April 19, 1916.
Pearl Harbor, Oahu,
Territory of Hawaii,
Tuesday, May 21.
Come tread with me a little space of Paradise. Many pleasant acres have I trod hitherto, but never an acre like this. It is so beautiful and restful and green. Green upon green. With blue-depthed shadows imposed from green-depthed foliage of great trees upon thick deep lawn that cushions underfoot. Bare foot. For one somehow dissociates the idea of footwear with an acre of Elysium.

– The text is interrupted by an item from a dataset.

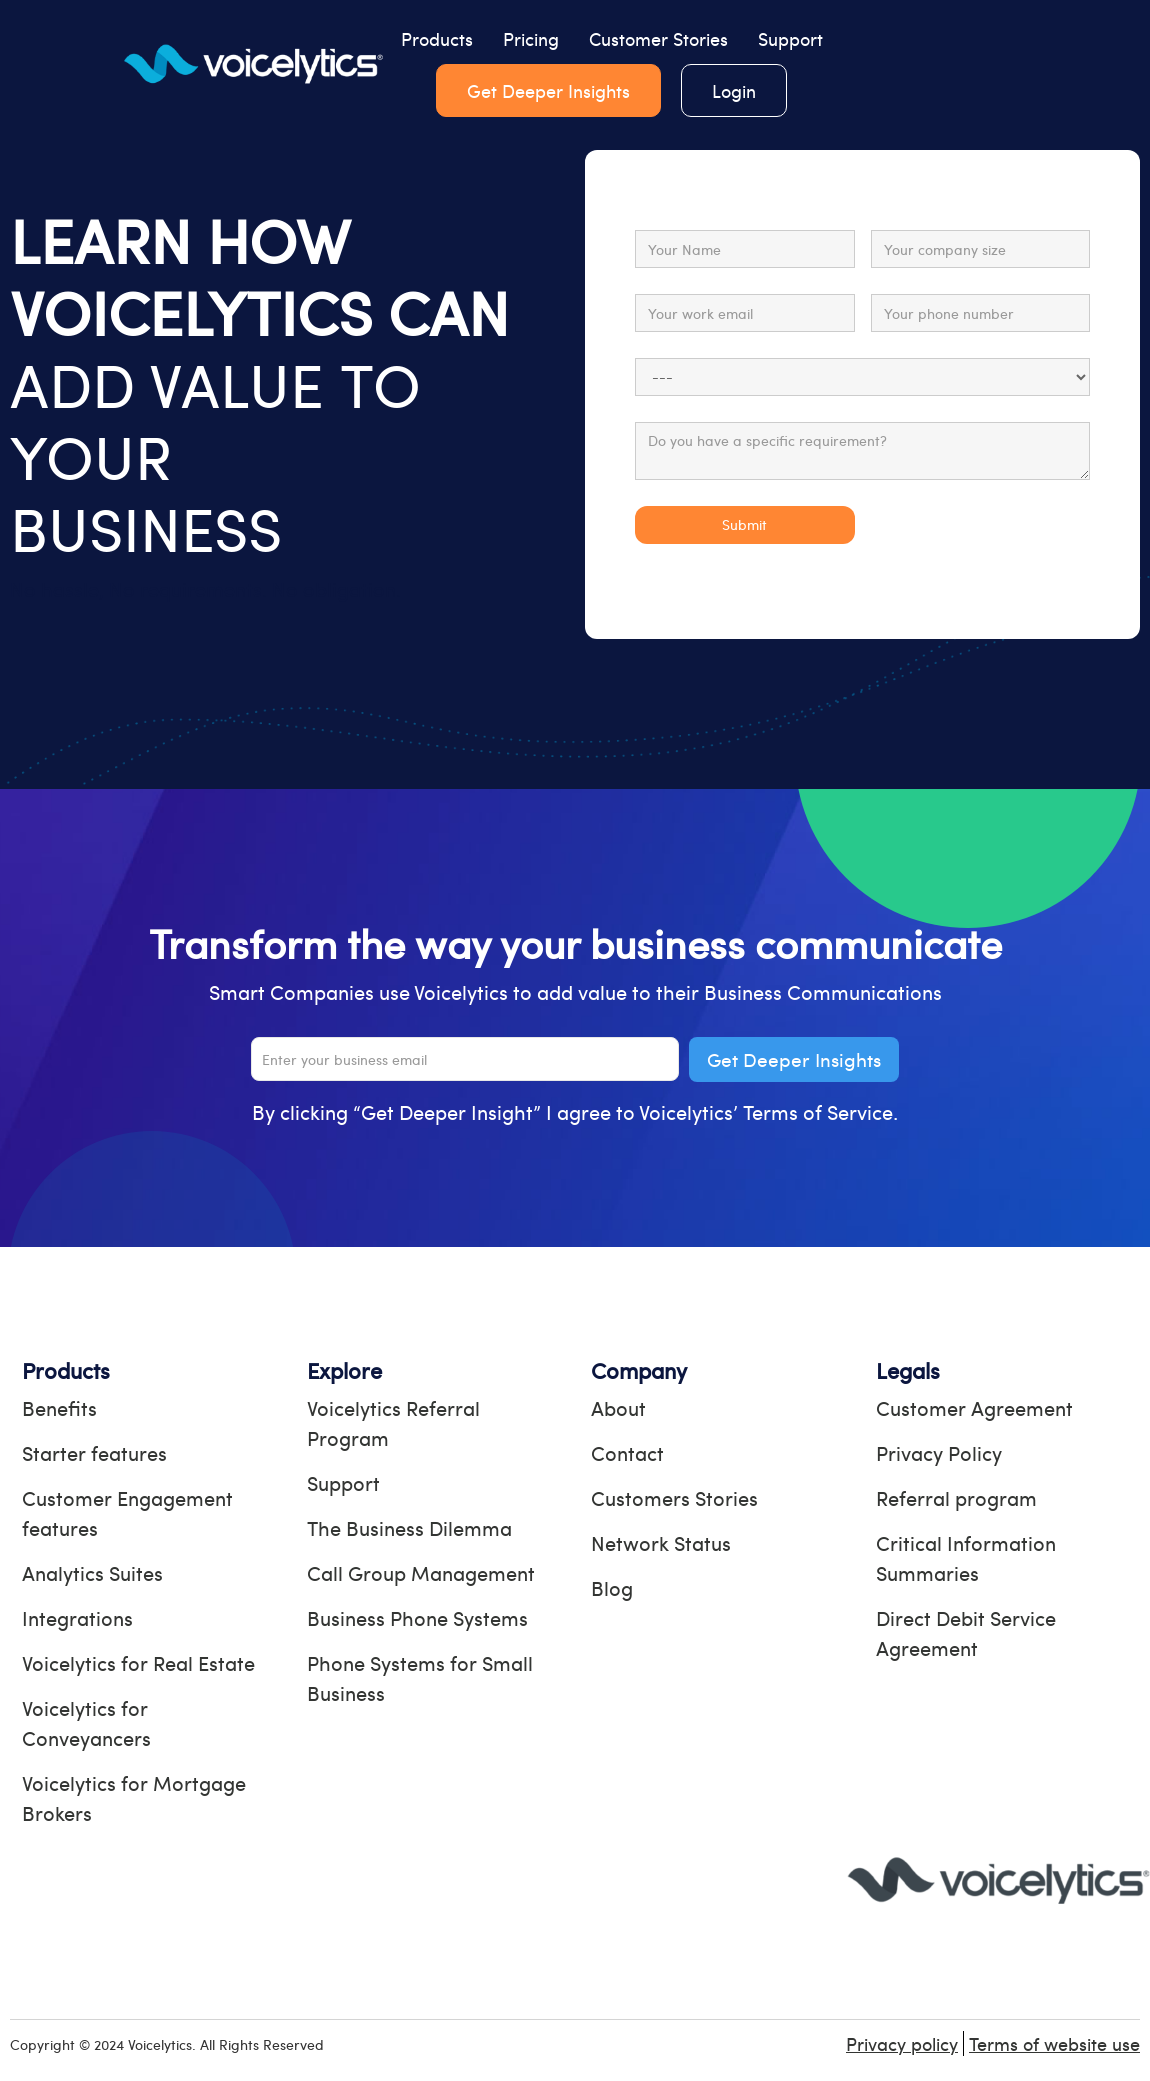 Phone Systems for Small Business (420, 1677)
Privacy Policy (939, 1452)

It is one of the paradisal blessings of this new Sweet Home of ours that we may blissfully pace it unshod, and for the most part unobserved.

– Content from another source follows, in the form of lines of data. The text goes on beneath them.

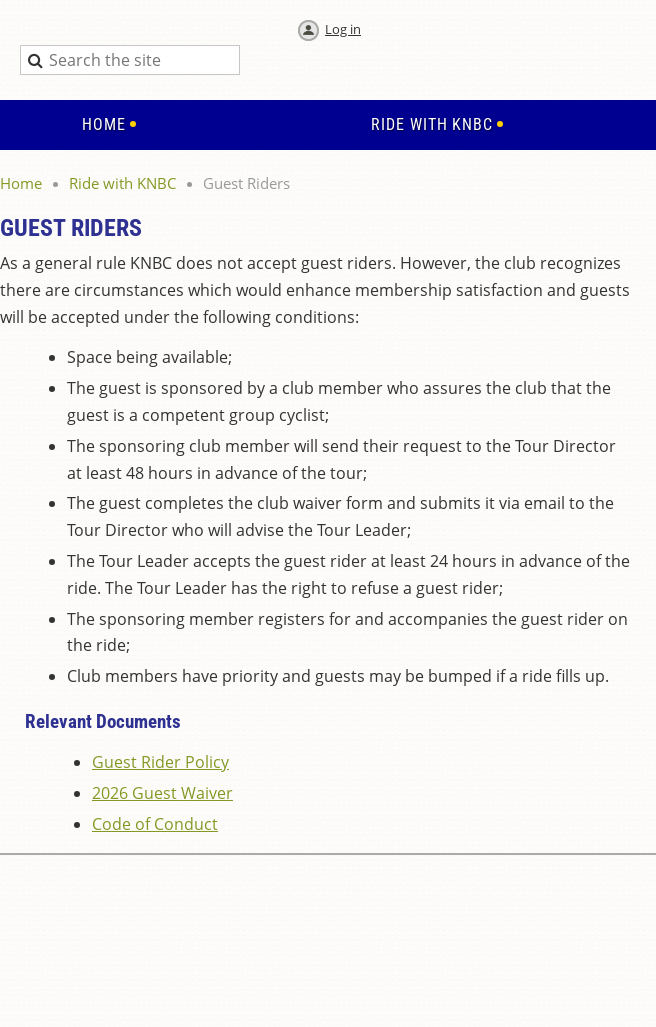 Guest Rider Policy (160, 762)
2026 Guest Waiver (162, 793)
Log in (343, 29)
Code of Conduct (155, 824)
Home (21, 183)
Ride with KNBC (122, 183) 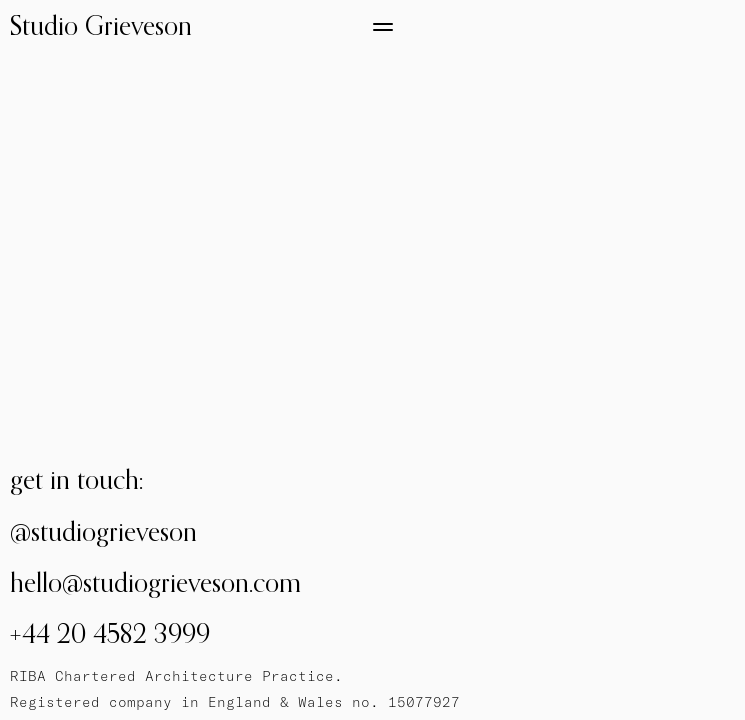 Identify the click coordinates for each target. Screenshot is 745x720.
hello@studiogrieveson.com (155, 582)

The street is a mere white, meandering, coral-powdered by-way; no thing less inquisitive than the birds abides in the adjoining garden, where a rustic dwelling shows but vaguely amidst a riot of foliage; and on our southern boundary is a tropic tangle of uninhabited wildwood, fronting upon a native fishpond—an elongated bit of bay inclosed by a low wall of masonry of such antiquity that no tradition of Hawaii can place its origin.
Bayward the outlook is a shadowy coral reef, swept by tepid pea-green tides; and to its outer rim extends a slender wooden jetty, at the end of which our ship’s boat can lie even at low tide.
An eighth of a mile beyond in the rippling chrysoprase flood of Pearl Harbor, “Dream Harbor” Jack loves to call it, swings our Boat of Dreams, our little Snark, anchored in the first port of call on her mission of pure golden adventure—a gallant foolishness, perhaps, but if we be fools, let us be gallant ones. Whenever my eyes come to rest on her shining shape, I feel them growing big with visions of the coming years on her deck; and then, remembering vivid incidents of the voyage, drift back to the present with a pleased sense of several laps of adventure already run. Not the least of these is mere living in a shady nook of Paradise where one’s eyes must quest twice in the green gloom among the big trees to discover, near the waterside, the habitation—a very small, very rustic, very simple brown bungalow of three rooms.
Already, in swimming suits, we have ventured the reef at high tide, with unbounded delight in the sun-washed liquid silk. Our goal for to-morrow is the yacht, as there is scant danger from man-eating sharks in this sheltered harbor.